The Invesco DB Commodity Index, up 27% year to date, with ticker DBC is a $2.5 billion market cap Exchange-traded fund. It tracks the performance of the DBIQ Optimum Yield Diversified Commodity Index with exposure in 14 different commodity futures split across energy (60%), metals (19%) and agriculture (21%).

Source: Saxo Group

Gold reached a four-month high before entering what looks like an overdue consolidation phase. It traded softer towards the end of the week after having almost reached the next key level of resistance at $1923, the 61.8% retracement of the August to March correction and a level, if breached, that could signal a renewed push towards the August record high at $2074.

The chief theme across markets which has boosted risk sentiment has been the Fed’s ongoing tsunami of liquidity provisions. These actions have supported the recent dollar weakness while keeping bonds in demand despite continued inflation worries. However, in the short term, the precious metal markets need to consolidate recent strong gains and an early warning of that potentially starting was signaled this past week through the relative underperformance of silver and platinum against gold.
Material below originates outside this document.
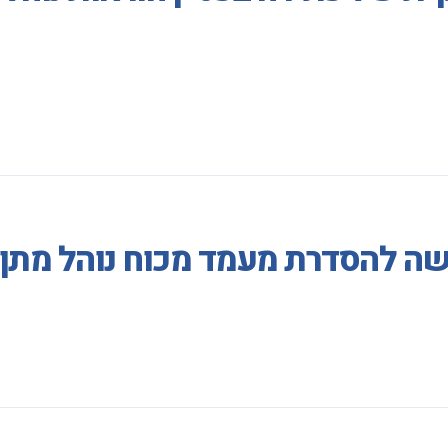
ה להסדרת מעמד מכוח נוהל מתן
The XAUXAG ratio rose to a one-month high while platinum’s discount widened to $710 from a recent $500 low.

From a technical perspective, a break below $1890 could target $1870 followed by the 200-day moving average, currently at $1843. Key drivers, as per usual, will be developments in the dollar and yields which have both strengthened this week, as well as how much long-term trend-following funds still need to calibrate their positions to reflect the recent improvement in the technical outlook.

    Source: Saxo Group

    Renewed rally supported by the four C’s: copper, crude oil, coffee and corn

    Copper rallied to retrace more than half of its recent 9% correction on supply concerns, and after the market concluded Chinese measures to curb speculation and hoarding would primarily be focusing on the highly polluting steel industry. The threat of strike actions by individual groups at BHP in Chile, who operates the world’s biggest copper mine, helped further improve sentiment. Not least given the prospect of strong and rising demand over the coming years for so-called green metals such as nickel, aluminum, nickel, platinum and all-important copper. Following its shallow correction to a one-month low at $4.44 per pound, high-grade copper has recovered, with a break above $4.72 potentially signaling a return to the May 10 peak at $4.88 and above. 
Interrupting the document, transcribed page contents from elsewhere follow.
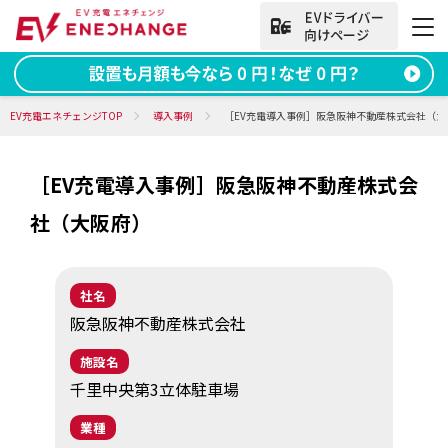
法人向けお問い合わせ
EV充電エネチェンジTOP
導入事例
［EV充電導入事例］阪急阪神不動産株式会社（大阪
［EV充電導入事例］阪急阪神不動産株式会
資料ダウンロード
無料お問い合わせ
社（大阪府）​
電話をかける
050-2030-5702
(9:00~18:00)
社名
法人向け
阪急阪神不動産株式会社
施設名
サービス
千里中央第3立体駐車場
導入事例
業種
    Crude oil futures found a fresh bid with surging U.S.-led demand offsetting concerns about the prospect of rising Iranian supplies. The rally was led by WTI which on a closing basis reached a two-year high while Brent once again has been taking a closer look at $70, the top of the recent range. Focus turning to next week’s OPEC+ meeting where the group, despite uncertainties about future Iranian output, is expected to confirm an already agreed 0.8 million barrels per day increase for July. Until the market receives more clarity about the outcome of the U.S.-Iran negotiations, and the global recovery in fuel demand becomes more synchronized, the upside potential beyond the March high at $71.40 seems limited.

    Arabica coffee prices jumped 7% on the week to reach a 4-1/2 year high above $1.6 per pound. Prices have soared recently amid concerns about supplies from top growers Brazil where drought continues to see output projections slip, and Columbia where political protests have held up shipments since the end of April. Key to the short-term direction remains these two developments but with the prospect for colder weather in Brazil adding the risk of frost on higher grounds, the outlook points to further support.
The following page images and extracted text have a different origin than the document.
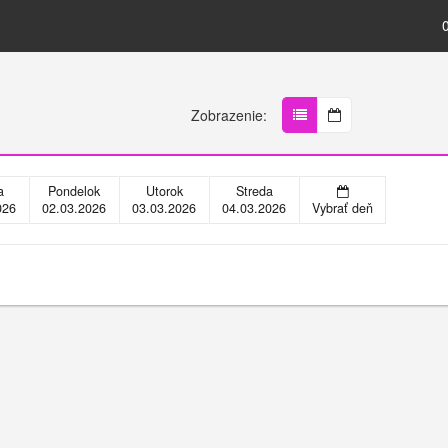
Zobrazenie:
a
Pondelok
Utorok
Streda
026
02.03.2026
03.03.2026
04.03.2026
Vybrať deň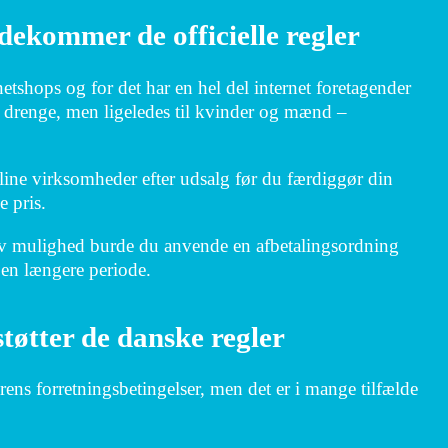
dekommer de officielle regler
 netshops og for det har en hel del internet foretagender
g drenge, men ligeledes til kvinder og mænd –
line virksomheder efter udsalg før du færdiggør din
e pris.
nativ mulighed burde du anvende en afbetalingsordning
 en længere periode.
tøtter de danske regler
ens forretningsbetingelser, men det er i mange tilfælde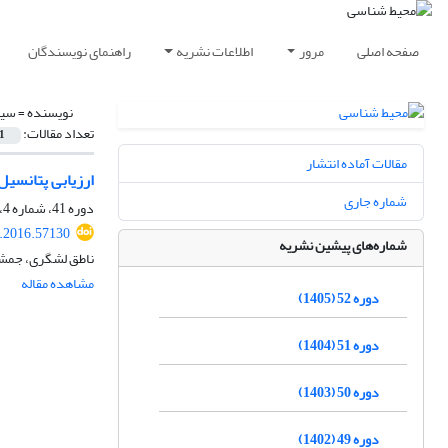
صفحه اصلی
مرور
اطلاعات نشریه
راهنمای نویسندگان
نویسنده =
سید
تعداد مقالات:
1
مقالات آماده انتشار
ارزیابی پتانسیل
شماره جاری
دوره 41، شماره 4، زمستان 1394، صفحه
s.2016.57130
شماره‌های پیشین نشریه
ناطق لشگری، جمشی
مشاهده مقاله
دوره 52 (1405)
دوره 51 (1404)
دوره 50 (1403)
دوره 49 (1402)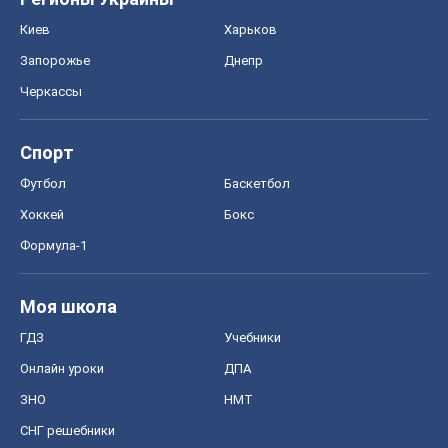
Киев
Харьков
Запорожье
Днепр
Черкассы
Спорт
Футбол
Баскетбол
Хоккей
Бокс
Формула-1
Моя школа
ГДЗ
Учебники
Онлайн уроки
ДПА
ЗНО
НМТ
СНГ решебники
    Corn surged the most in two years, further recovering from the recent rout which resulted in a top to bottom correction of 18%. This after weekly export data showed the second largest ever sale since 1990. After hitting a one-month low on Wednesday at $6.03, the July contract rose by the exchange allowed limit to $6.6450, thereby pulling both wheat and especially soybeans higher with it. The sale primarily driven by another bumper order from China a reminder that the country, despite attempts to clamp down on speculation and hoarding, will continue to drain global supplies in order to feed the expansion of the world's biggest hog herd.